The graph above shows the weekly fraction of demand that was met by ‘Other’. Levels of ‘Other’ were essentially zero for almost seven months from September to late March. However, by late April, the simulation started to become more ‘interesting’.For countries without hydro, the results of this simulation for Australia suggest that to cover winter demand, "other" (natural gas, for now; SNG later) would need to be ±15% of the generation mix. Of course, this would only be for part of the year. The average over the year would still be modest, so even if we have to use gas, we would still cut emissions substantially. But the simulation highlights the need for gas peaking/back-up. If we use surplus green electricity to create synthetic natural gas (SNG) then we could in principle run a 100% green grid.

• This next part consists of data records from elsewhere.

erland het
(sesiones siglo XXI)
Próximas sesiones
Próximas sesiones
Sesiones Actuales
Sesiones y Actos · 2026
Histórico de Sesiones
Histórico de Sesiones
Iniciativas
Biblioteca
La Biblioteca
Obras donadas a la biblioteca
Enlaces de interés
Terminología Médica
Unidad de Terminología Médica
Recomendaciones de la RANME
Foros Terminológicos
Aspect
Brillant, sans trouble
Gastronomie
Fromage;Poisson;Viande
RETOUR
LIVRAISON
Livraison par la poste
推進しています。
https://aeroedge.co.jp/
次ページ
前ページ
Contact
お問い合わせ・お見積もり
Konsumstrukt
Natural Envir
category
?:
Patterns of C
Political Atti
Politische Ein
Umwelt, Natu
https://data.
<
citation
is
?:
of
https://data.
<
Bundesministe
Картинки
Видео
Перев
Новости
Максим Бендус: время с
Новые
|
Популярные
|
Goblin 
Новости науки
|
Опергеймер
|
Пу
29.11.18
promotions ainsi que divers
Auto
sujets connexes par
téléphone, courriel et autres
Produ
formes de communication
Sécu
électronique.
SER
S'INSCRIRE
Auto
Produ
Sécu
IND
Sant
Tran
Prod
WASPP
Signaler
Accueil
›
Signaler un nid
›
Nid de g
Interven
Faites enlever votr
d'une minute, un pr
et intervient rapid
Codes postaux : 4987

Most weeks from late April through to the present required some levels of ‘Other’, due to the inability of wind, solar, storage and hydro to entirely meet demand throughout the week. The week starting on June 29 proved to be the most difficult week of the simulation, with ‘Other’ having to provide 8.1% of demand that week.
The graph illustrates clearly that late autumn and winter will prove to be the most challenging periods for a mostly renewable grid in Australia. Solar generation in late June and early August can often be as low half the annual average.

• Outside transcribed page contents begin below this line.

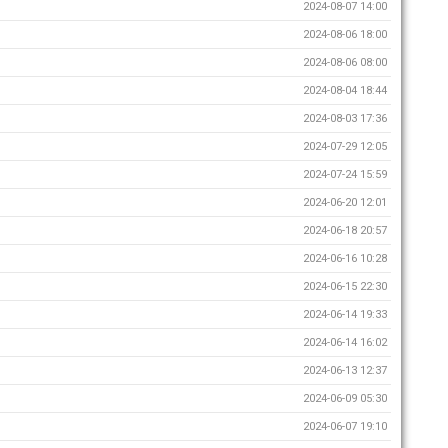
2024-08-07 14:00
2024-08-06 18:00
2024-08-06 08:00
2024-08-04 18:44
2024-08-03 17:36
2024-07-29 12:05
2024-07-24 15:59
2024-06-20 12:01
2024-06-18 20:57
2024-06-16 10:28
2024-06-15 22:30
2024-06-14 19:33
2024-06-14 16:02
2024-06-13 12:37
2024-06-09 05:30
2024-06-07 19:10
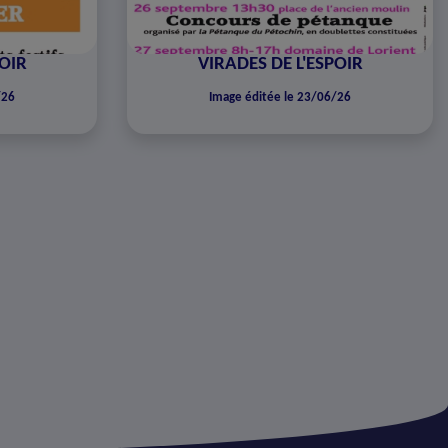
POIR
VIRADES DE L'ESPOIR
/26
Image éditée le 23/06/26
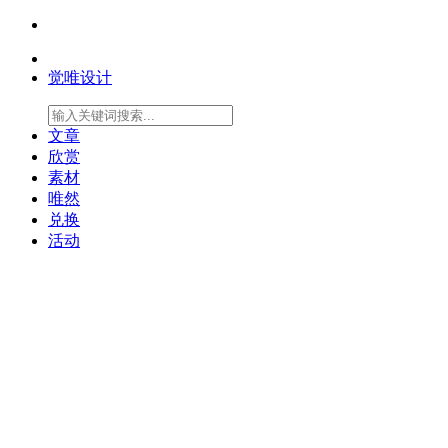
觉唯设计
文章
欣赏
素材
唯然
兑换
活动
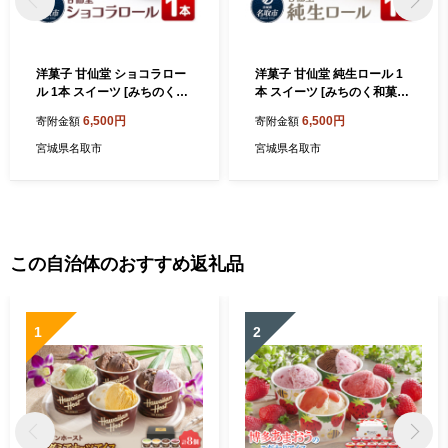
洋菓子 甘仙堂 ショコラロー
洋菓子 甘仙堂 純生ロール 1
ル 1本 スイーツ [みちのく和
本 スイーツ [みちのく和菓子
菓子処 甘仙堂 老舗 和菓子 お
処 甘仙堂 老舗 和菓子 お菓子
6,500円
6,500円
寄附金額
寄附金額
菓子 和スイーツ お茶菓子 宮
和スイーツ お茶菓子 宮城]
城]
宮城県名取市
宮城県名取市
この自治体のおすすめ返礼品
1
2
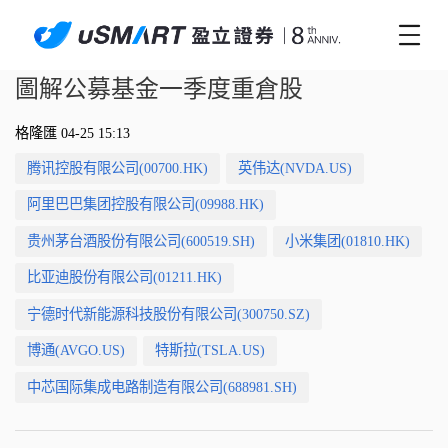
圖解公募基金一季度重倉股
格隆匯 04-25 15:13
腾讯控股有限公司(00700.HK)
英伟达(NVDA.US)
阿里巴巴集团控股有限公司(09988.HK)
贵州茅台酒股份有限公司(600519.SH)
小米集团(01810.HK)
比亚迪股份有限公司(01211.HK)
宁德时代新能源科技股份有限公司(300750.SZ)
博通(AVGO.US)
特斯拉(TSLA.US)
中芯国际集成电路制造有限公司(688981.SH)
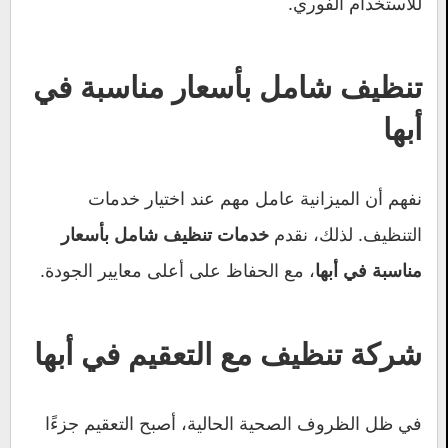
للاستخدام الفوري.
تنظيف شامل بأسعار مناسبة في
أبها
نفهم أن الميزانية عامل مهم عند اختيار خدمات
التنظيف. لذلك، نقدم
خدمات تنظيف شامل بأسعار
، مع الحفاظ على أعلى معايير الجودة.
مناسبة في أبها
شركة تنظيف مع التعقيم في أبها
في ظل الظروف الصحية الحالية، أصبح التعقيم جزءًا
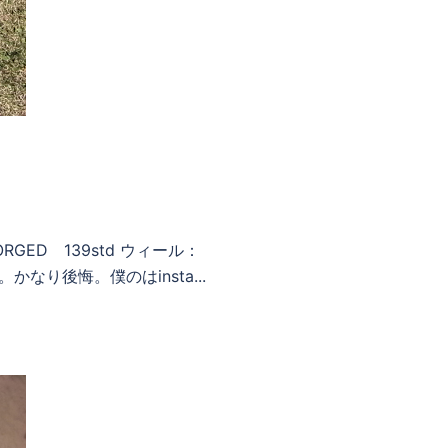
FORGED 139std ウィール：
かなり後悔。僕のはinsta...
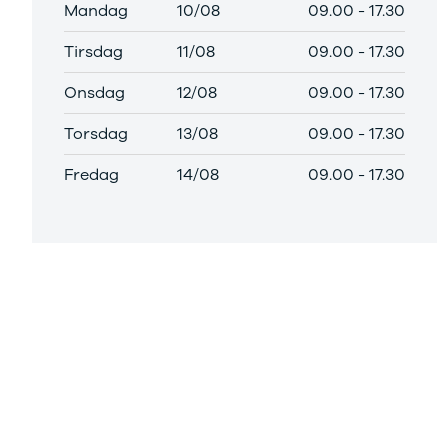
EX40
Se alle Cupra
H
Mandag
10/08
09.00
-
17.30
Modeller
Elbil
By
Anmeldelser
Tirsdag
Born
11/08
09.00
-
17.30
Al
Privatleasing
Dacia
Bi
Onsdag
12/08
09.00
-
17.30
Tilbud
Se alle Dacia
Es
EC40
Elbil
He
Torsdag
13/08
09.00
-
17.30
Anmeldelser
Spring
Hi
Privatleasing
Sandero og
H
Fredag
14/08
09.00
-
17.30
Tilbud
Sandero
Ho
EX60
Stepway
H
Modeller
Sandero
K
Anmeldelser
Stepway
Ko
Privatleasing
Duster
K
Tilbud
Dokker
Ri
ES90
Lodgy og
Ro
Modeller
Lodgy
Si
Anmeldelser
Stepway
Sk
Privatleasing
Lodgy
Sl
Tilbud
Stepway
B
EX90
Jogger
Ti
Anmeldelser
Logan og
i 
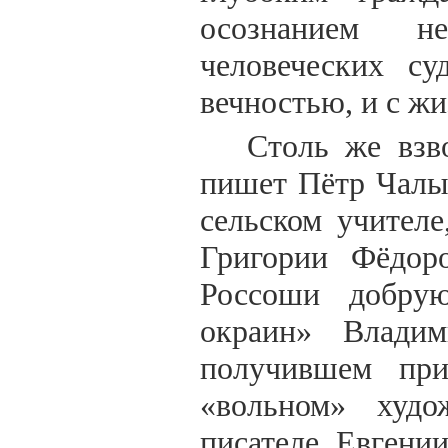
осознанием не
человеческих с
вечностью, и с ж
Столь же взв
пишет Пётр Чалы
сельском учител
Григории Фёдоро
Россоши добрую
окраин» Владим
получившем при
«вольном» худо
писателе Евгени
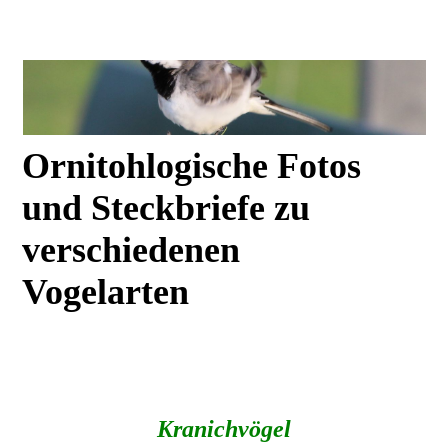
Ornitohlogische Fotos
und Steckbriefe zu
verschiedenen
Vogelarten
Kranichvögel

And while wind tends to be above average during winter, there are often stretches of two or three days in a row that have significantly below average wind. This can leave a significant shortfall in generation that cannot be entirely filled by existing hydro.
The challenge of matching supply and demand during winter will be even more difficult as we start to electrify much more of the gas heating that is present in the southern states, particularly Victoria. Doing so will elevate winter demand much more than summer demand.

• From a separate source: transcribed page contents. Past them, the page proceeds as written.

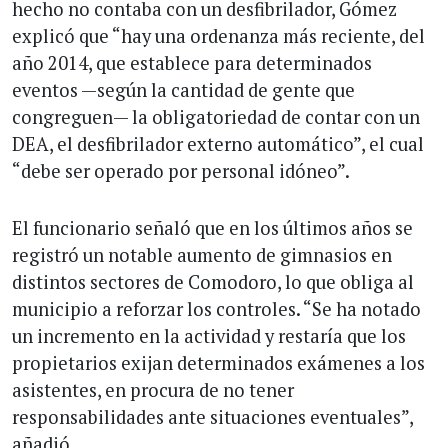
hecho no contaba con un desfibrilador, Gómez
explicó que “hay una ordenanza más reciente, del
año 2014, que establece para determinados
eventos —según la cantidad de gente que
congreguen— la obligatoriedad de contar con un
DEA, el desfibrilador externo automático”, el cual
“debe ser operado por personal idóneo”.
El funcionario señaló que en los últimos años se
registró un notable aumento de gimnasios en
distintos sectores de Comodoro, lo que obliga al
municipio a reforzar los controles. “Se ha notado
un incremento en la actividad y restaría que los
propietarios exijan determinados exámenes a los
asistentes, en procura de no tener
responsabilidades ante situaciones eventuales”,
añadió.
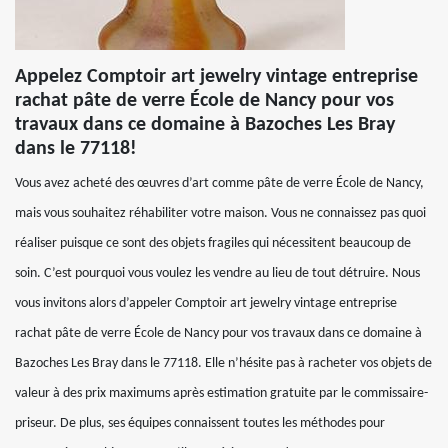
Appelez Comptoir art jewelry vintage entreprise
rachat pâte de verre École de Nancy pour vos
travaux dans ce domaine à Bazoches Les Bray
dans le 77118!
Vous avez acheté des œuvres d’art comme pâte de verre École de Nancy,
mais vous souhaitez réhabiliter votre maison. Vous ne connaissez pas quoi
réaliser puisque ce sont des objets fragiles qui nécessitent beaucoup de
soin. C’est pourquoi vous voulez les vendre au lieu de tout détruire. Nous
vous invitons alors d’appeler Comptoir art jewelry vintage entreprise
rachat pâte de verre École de Nancy pour vos travaux dans ce domaine à
Bazoches Les Bray dans le 77118. Elle n’hésite pas à racheter vos objets de
valeur à des prix maximums après estimation gratuite par le commissaire-
priseur. De plus, ses équipes connaissent toutes les méthodes pour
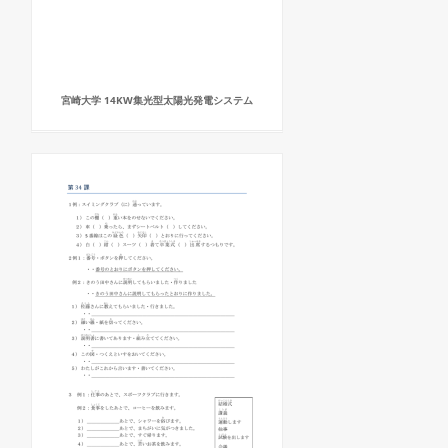
宮崎大学 14KW集光型太陽光発電システム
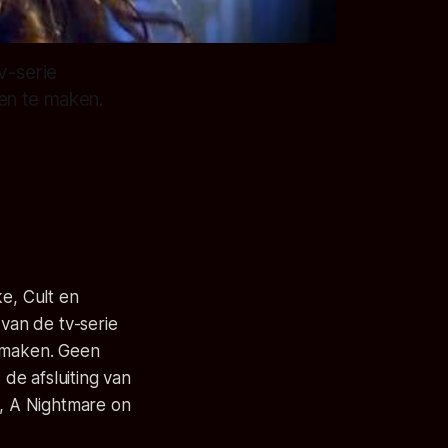
v-serie
ben te maken.
e, Cult en
van de tv-serie
e maken. Geen
 de afsluiting van
,
A Nightmare on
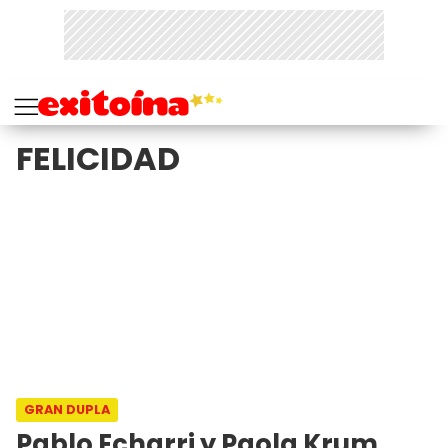
FELICIDAD
GRAN DUPLA
Pablo Echarri y Paola Krum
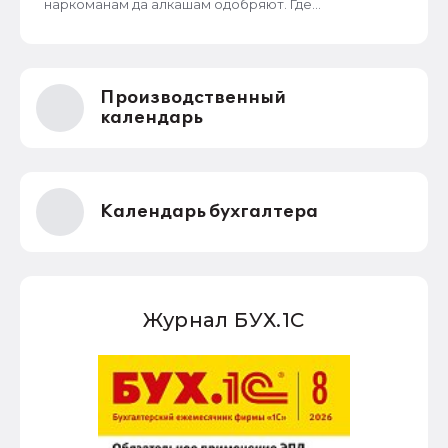
наркоманам да алкашам одобряют. Где
справедливость.
Производственный
календарь
Календарь бухгалтера
Журнал БУХ.1С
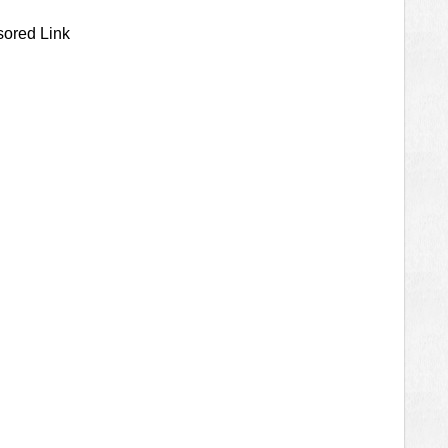
ored Link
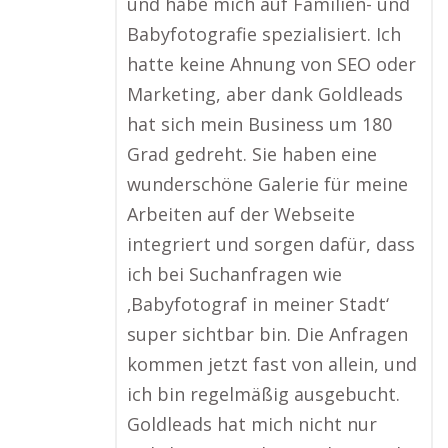
und habe mich auf Familien- und
Babyfotografie spezialisiert. Ich
hatte keine Ahnung von SEO oder
Marketing, aber dank Goldleads
hat sich mein Business um 180
Grad gedreht. Sie haben eine
wunderschöne Galerie für meine
Arbeiten auf der Webseite
integriert und sorgen dafür, dass
ich bei Suchanfragen wie
‚Babyfotograf in meiner Stadt‘
super sichtbar bin. Die Anfragen
kommen jetzt fast von allein, und
ich bin regelmäßig ausgebucht.
Goldleads hat mich nicht nur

It is important to note that wind in Queensland is not well correlated with wind in the southern states. That means that when it is calm in South Australia, Victoria, Tasmania and NSW, it is often windier than average in Queensland. For this reason, it is unfortunate that wind only makes up 3% of Queensland demand, or about one-quarter of the NEM average of 12%.
More wind in QLD will greatly help to improve the geographic diversity of renewable generation, making it easier to match supply and demand over the year. However, it will not completely solve the problem. There will remain many days with poor renewable supply in both the southern states and in Queensland. Increases in Queensland wind generation will make it easier to get closer to 100% renewable electricity, but is unlikely to significantly reduce the peak requirements of ‘Other’.
It is interesting to note that the ISP is predicting that approximately 9GW of peaking gas or liquids will need to be retained in the NEM’s generation mix out to 2050. This is more than the 6.6GW required so far in this study.
However, the ISP is a much more sophisticated model than the simulation I have done here, with increased demand due to increased electrification. It has modelled many years of generation, ensuring that supply stays secure and reliable. It is quite likely that some winters may prove more challenging in a high renewable world than the winter of 2022 simulated here.